There is a larger fuel tank than before, giving a road range of 300 miles.
The Atom 4 retains the inboard, pushrod-operated damper system but features all-new suspension geometry, which includes revised inboard and outboard points plus anti-squat and anti-dive intended to reduce unnecessary body roll and weight transfer.
This and the revised steering rack make the Atom accessible for all types of drivers, says Ariel, and there’s the option of a quick rack for track-focused cars.
The model sits on 16in front and 17in rear wheels. Multi-spoke alloy wheels are standard but there is also the option of full carbon wheels for the first time. These are nearly 50% lighter than alloy wheels. The Atom 4 uses high- performance Avon ZZR tyres.
Ariel said: “The combination of new suspension and larger- section Avon tyres contributes to the Atom 4 having more mechanical grip than any previous Atom.” It added that cornering speed moves to “another level”.
There's also a new, larger braking set-up to accommodate the Atom’s extra power.
Ariel has done significant work to the body, with all-new panels improving aerodynamics. The most obvious change is the disappearance of the central Atom roll hoop, now enclosed under the air intake bodywork.The Atom’s ‘aero screen’ now reaches all the way across the car, reducing ‘helmet lift’ and directing air to the engine intake, and with just this aero fence, claims Ariel, generates nominal downforce.
Comment by Matt Prior: "I can’t wait to drive it"

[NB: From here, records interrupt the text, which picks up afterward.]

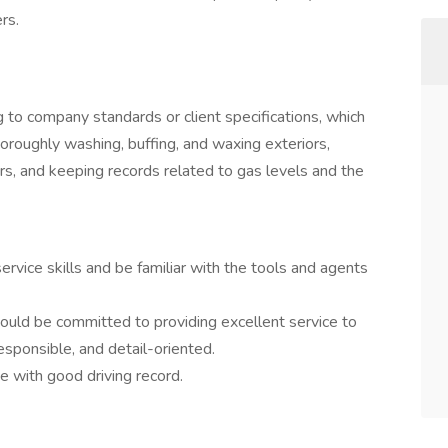
rs.
g to company standards or client specifications, which
horoughly washing, buffing, and waxing exteriors,
rs, and keeping records related to gas levels and the
vice skills and be familiar with the tools and agents
hould be committed to providing excellent service to
sponsible, and detail-oriented.
e with good driving record.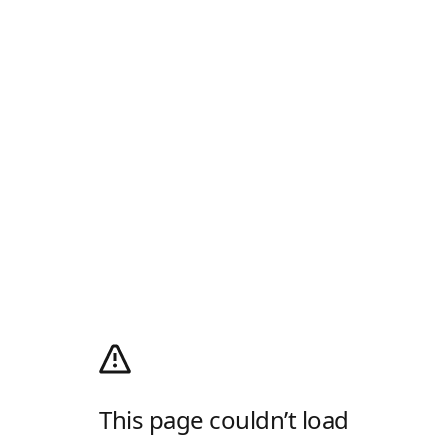
This page couldn’t load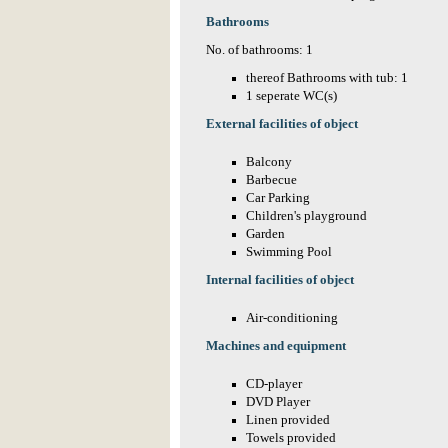
Bathrooms
No. of bathrooms: 1
thereof Bathrooms with tub: 1
1 seperate WC(s)
External facilities of object
Balcony
Barbecue
Car Parking
Children's playground
Garden
Swimming Pool
Internal facilities of object
Air-conditioning
Machines and equipment
CD-player
DVD Player
Linen provided
Towels provided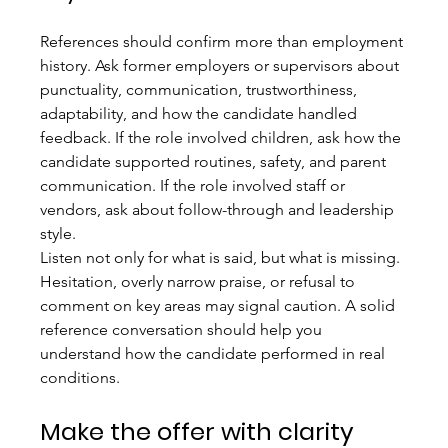
References should confirm more than employment 
history. Ask former employers or supervisors about 
punctuality, communication, trustworthiness, 
adaptability, and how the candidate handled 
feedback. If the role involved children, ask how the 
candidate supported routines, safety, and parent 
communication. If the role involved staff or 
vendors, ask about follow-through and leadership 
style.
Listen not only for what is said, but what is missing. 
Hesitation, overly narrow praise, or refusal to 
comment on key areas may signal caution. A solid 
reference conversation should help you 
understand how the candidate performed in real 
conditions.
Make the offer with clarity 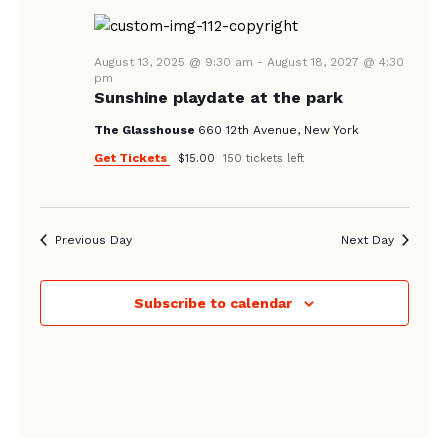
August 13, 2025 @ 9:30 am
-
August 18, 2027 @ 4:30
pm
Sunshine playdate at the park
The Glasshouse
660 12th Avenue, New York
Get Tickets
$15.00
150 tickets left
Previous Day
Next Day
Subscribe to calendar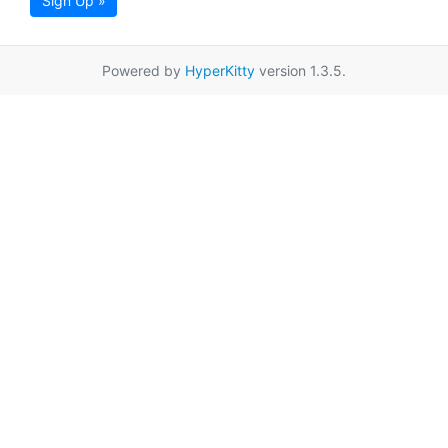
Sign Up »
Powered by
HyperKitty
version 1.3.5.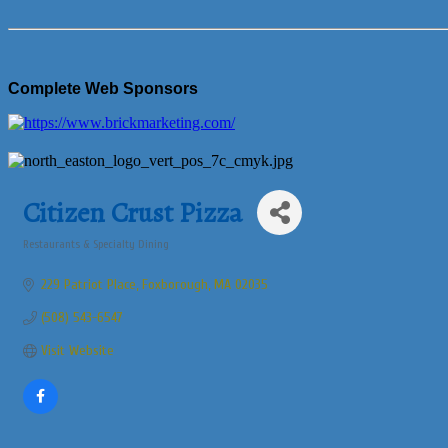
Complete Web Sponsors
Citizen Crust Pizza
Restaurants & Specialty Dining
Categories
229 Patriot Place
Foxborough
MA
02035
(508) 543-6547
Visit Website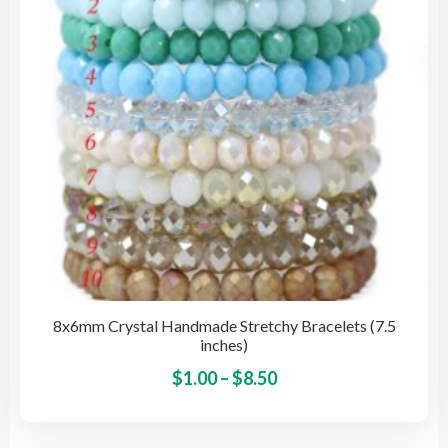
cho
on
the
pro
pag
8x6mm Crystal Handmade Stretchy Bracelets (7.5
inches)
Price
This
$
1.00
–
$
8.50
pro
range:
has
$1.00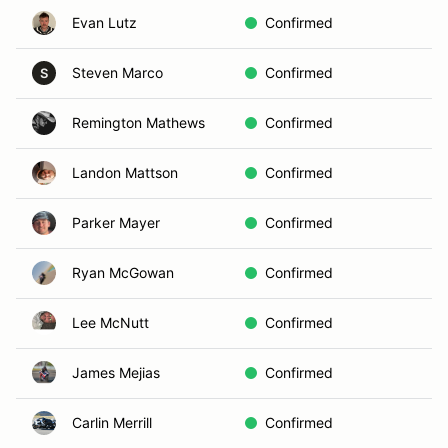
Evan Lutz
Confirmed
Steven Marco
Confirmed
S
Remington Mathews
Confirmed
Landon Mattson
Confirmed
Parker Mayer
Confirmed
Ryan McGowan
Confirmed
Lee McNutt
Confirmed
James Mejias
Confirmed
Carlin Merrill
Confirmed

Ariel has often wondered how big it ought to grow as a car and bike company. When you’re small and doing interesting things that nobody else is doing, life is great. When you’re large and competing with the big players, life can also be great. Being stuck somewhere in between, with a model that has obvious direct competitors but without the full benefit of an economy of scale to compete fully, is a position Ariel hasn’t wanted to be in.